Едва он зашел в коридор, тетя Шура побежала ему навстречу, рассерженно приговаривая на ходу:
— Вот, вот, я сейчас все выложу воспитателю про тебя, ухарь царя небесного.
— В чем дело? — остановился Виктор, но техничка, сжав подрагивающие губы, потянула его за рукав, показывая на умывальню:
— Пойдемте, пойдемте.
Едва Виктор ступил на порог умывалки, в нос ему ударил резкий кисловатый запах винного перегара.
— Вот, вот он, ухарь царя небесного, — кивнула тетя Шура на склоненную над раковиной фигуру в матросской тельняшке. — Полюбуйтесь.
Виктор узнал Киселева. Тот пьяно мотал головой у крана, бормоча:
— Ш-шур-ка… не ругайся. Твое дело т-телячье. Гхак… а, черт. Ты… ты — Киселев тяжело повернул заплывшее лицо. — А-а… — силясь подняться выше, улыбнулся он, увидев Виктора. — Това-товарищ воспитатель… Тут как тут… Все вы… тут как тут… Но я на р-ра-боту не п-пшел… Не-ет… З-зачем? Н-на кильку заррабат-тывать? Н-не хочу…
— Снимай рубашку! — сжал губы Виктор, подходя к нему.
— Н-не хочу.
— Принесите, тетя Шура, мыло. Снимай, снимай, — повернулся он к Киселеву.
Тот опять склонил лицо над раковиной и, покачнувшись, громко сплюнул.
— А я что… И сниму… Т-только… сам сниму…
Минут через двадцать Киселев уже лежал на своей койке. Николай Груздев ходил по комнате и зло ругался:
— Сопляк. Напился, да еще и в общежитие приполз. Не я твой отец.
— Где это он напился? — хмуро спросил Виктор. Стало ясно, что в ближайшие дни серьезного разговора с Киселевым не избежать.
— Как где? Да в Михеевке, конечно. Ходил вчера, калымничал, наверное, там, ну и набрался. Да и не один он туда ходит.

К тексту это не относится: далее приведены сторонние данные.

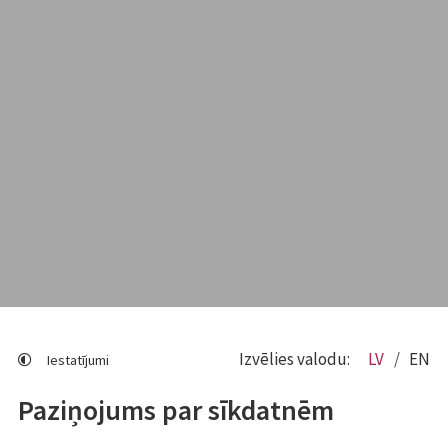
Izvēlies valodu:
LV
EN
Iestatījumi
Paziņojums par sīkdatnēm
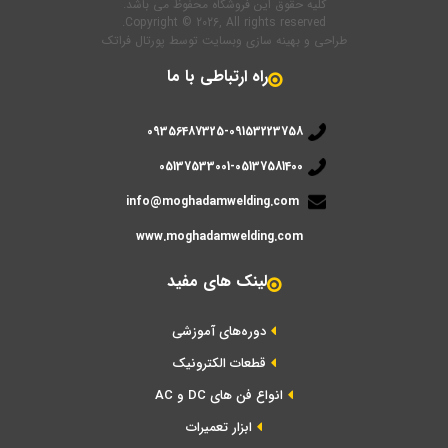
کلیه حقوق این فروشگاه محفوظ می باشد.
Copyright © 2026, All rights reserved.
طراحی و بهینه سازی وبسایت
توسط
پورتال فراتک
راه ارتباطی با ما
09356487325-09153223758
05137533001-05137581400
info@moghadamwelding.com
www.moghadamwelding.com
لینک های مفید
دوره‌های آموزشی
قطعات الکترونیک
انواع فن های DC و AC
ابزار تعمیرات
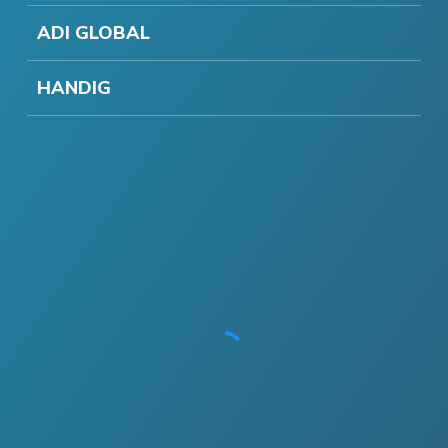
ADI GLOBAL
HANDIG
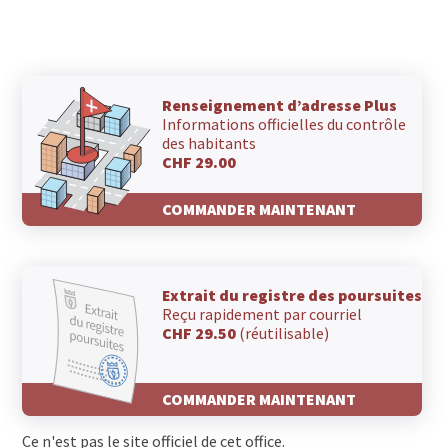
Renseignement d’adresse Plus
Informations officielles du contrôle
des habitants
CHF 29.00
COMMANDER MAINTENANT
Extrait du registre des poursuites
Reçu rapidement par courriel
CHF 29.50
(réutilisable)
COMMANDER MAINTENANT
Ce n'est pas le site officiel de cet office.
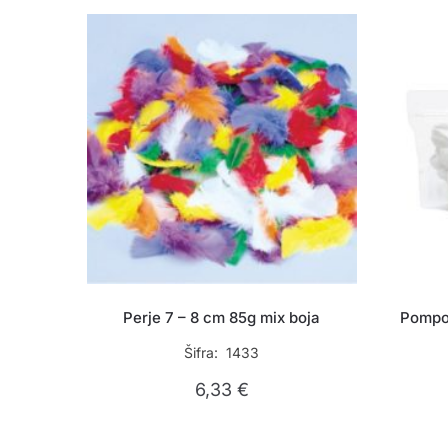
Perje 7 – 8 cm 85g mix boja
Pompon
Šifra: 1433
6,33
€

И Николай рассказал, что каждое лето из пригородного поселка Михеевки в общежитие приходят индивидуальные застройщики. Они знают, что заработки молодых каменщиков, штукатуров, плотников малы и молодежь непрочь подработать. Вот и получается, что едва окончив рабочий день на стройке, ребята, торопливо
Открывая ключом дверь своей комнаты, Николай вздохнул:
— А ведь мастер хороший этот Киселев. Из молодых-то, кроме Жучкова, вряд ли кто за ним из плотников угонится. Да и столярничает он неплохо. Ну его и приглашают чаще в Михеевку, знают, что не испортит работу.
— Так Киселев — хороший мастер?! — переспросил Виктор, пристально глядя на Николая.

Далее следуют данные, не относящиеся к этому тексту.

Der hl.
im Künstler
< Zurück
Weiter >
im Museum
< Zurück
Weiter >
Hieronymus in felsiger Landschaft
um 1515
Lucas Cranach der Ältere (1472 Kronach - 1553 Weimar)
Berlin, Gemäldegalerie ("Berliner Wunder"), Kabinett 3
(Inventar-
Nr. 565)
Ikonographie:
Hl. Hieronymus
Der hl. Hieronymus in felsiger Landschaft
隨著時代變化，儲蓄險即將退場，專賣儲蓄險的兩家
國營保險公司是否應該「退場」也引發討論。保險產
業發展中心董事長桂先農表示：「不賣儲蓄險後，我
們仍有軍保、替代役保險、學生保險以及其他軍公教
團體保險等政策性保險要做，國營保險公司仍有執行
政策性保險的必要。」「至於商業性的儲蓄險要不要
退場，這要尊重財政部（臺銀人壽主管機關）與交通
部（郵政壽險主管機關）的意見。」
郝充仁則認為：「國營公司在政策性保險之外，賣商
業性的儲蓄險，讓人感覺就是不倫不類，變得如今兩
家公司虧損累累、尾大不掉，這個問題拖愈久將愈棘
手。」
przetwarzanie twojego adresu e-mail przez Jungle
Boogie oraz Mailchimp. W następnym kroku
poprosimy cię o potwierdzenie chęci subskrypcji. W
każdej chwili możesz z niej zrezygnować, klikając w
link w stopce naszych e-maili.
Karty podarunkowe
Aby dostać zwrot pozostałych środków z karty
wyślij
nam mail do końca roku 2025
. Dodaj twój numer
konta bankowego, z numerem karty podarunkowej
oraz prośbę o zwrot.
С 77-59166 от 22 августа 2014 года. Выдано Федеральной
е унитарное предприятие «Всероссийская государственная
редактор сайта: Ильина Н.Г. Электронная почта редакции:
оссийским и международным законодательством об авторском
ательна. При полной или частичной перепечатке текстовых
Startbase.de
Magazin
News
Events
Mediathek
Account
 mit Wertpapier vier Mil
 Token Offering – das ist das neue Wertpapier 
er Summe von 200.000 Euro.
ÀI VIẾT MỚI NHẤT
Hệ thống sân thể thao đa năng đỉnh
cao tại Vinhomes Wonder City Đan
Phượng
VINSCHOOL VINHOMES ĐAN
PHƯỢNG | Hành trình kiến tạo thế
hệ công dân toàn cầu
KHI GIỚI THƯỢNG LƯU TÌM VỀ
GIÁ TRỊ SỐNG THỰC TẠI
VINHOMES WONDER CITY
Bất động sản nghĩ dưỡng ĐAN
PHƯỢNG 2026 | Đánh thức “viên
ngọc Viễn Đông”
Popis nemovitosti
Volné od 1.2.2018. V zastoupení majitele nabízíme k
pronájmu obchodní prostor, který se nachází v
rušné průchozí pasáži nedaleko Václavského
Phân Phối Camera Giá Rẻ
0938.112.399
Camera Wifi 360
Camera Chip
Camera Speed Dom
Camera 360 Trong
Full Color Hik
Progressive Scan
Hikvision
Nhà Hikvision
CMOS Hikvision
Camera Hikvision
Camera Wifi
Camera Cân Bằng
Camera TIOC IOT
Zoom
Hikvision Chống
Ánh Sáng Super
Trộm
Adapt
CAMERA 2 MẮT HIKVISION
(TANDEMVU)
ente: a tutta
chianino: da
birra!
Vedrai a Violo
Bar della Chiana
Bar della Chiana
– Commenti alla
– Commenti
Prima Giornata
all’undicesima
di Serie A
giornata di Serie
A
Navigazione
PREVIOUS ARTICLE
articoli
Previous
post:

— Очень даже хороший, — подтвердил тот, отомкнув, наконец, дверь и пропуская Виктора вперед. — Да вот, видите подставку под приемником? Его работа.
Виктор еще раньше обратил внимание на изящную подставку для приемника. Надо было иметь большой вкус, чтобы создать такую красивую вещь.
— Николай, — обратился он к Груздеву. — Ты не знаешь, разбирали хоть раз персональное дело Киселева на бюро или на комсомольском собрании?
Груздев насмешливо хмыкнул:
— Уже не раз. Строгий выговор, кажись, дали ему… Даже в райком комсомола таскали, да ничего не помогло.
«Ну вот, так оно и есть. Киселев уже, конечно, озлоблен этими разговорами на бюро и на собраниях. Потом, вероятно, и от начальства стройки перепало ему. А тут еще райком. И все это так сухо и нетерпеливо, по заведенной традиции: «Провинился — накачаем, будь здоров». М-да… Тут, пожалуй, не так надо действовать. Но и уговорами тоже ничего не добьешься. Как быть?»
Николай Груздев постучал молоточком, укрепляя гвоздики в рамке.
Виктор вдруг отметил, что мелькающие в такт ударам сильные руки Николая, оказывается, до ногтей осыпаны бледно-желтыми веснушками. «Интересно, а ладони? — неожиданно подумал он с любопытством, но тут же рассердился: — Лезет всякая ересь в голову».
— Ты получил, Николай, на складе мячи и шахматы? — подымаясь, спросил Виктор Груздева.
— А вон они лежат — показал тот рукой, в которой был зажат молоток, на угол. — Не растеряли чтобы там их, на гулянке-то. На моем подотчете они. — Николай выпрямился и посмотрел на Виктора. — Смотри, чтобы водки поменьше ребята брали, а то перепьются, возись тогда с ними.
— Водку, я думаю, мы вообще брать не будем, — сказал Виктор.
Николай как-то недоверчиво рассмеялся:
— А что это за поездка на озеро без водки? К тому же с ночевой. Мы всегда брали.
— Нельзя, Николай. Мы едем отдыхать, а не устраивать попойку на лоне природы.
— Вообще-то… — начал он снова, но не договорил, увидев входящего председателя постройкома. И сразу вспомнил о лежащем на койке Киселеве.
— Здравствуйте! — сердито поздоровался Рождественков и остро глянул на обоих. — Так я и знал. Пьяные у них на койках полеживают, а они — и воспитатель, и комендант — сидят в каптерке и сном-духом об этом не знают.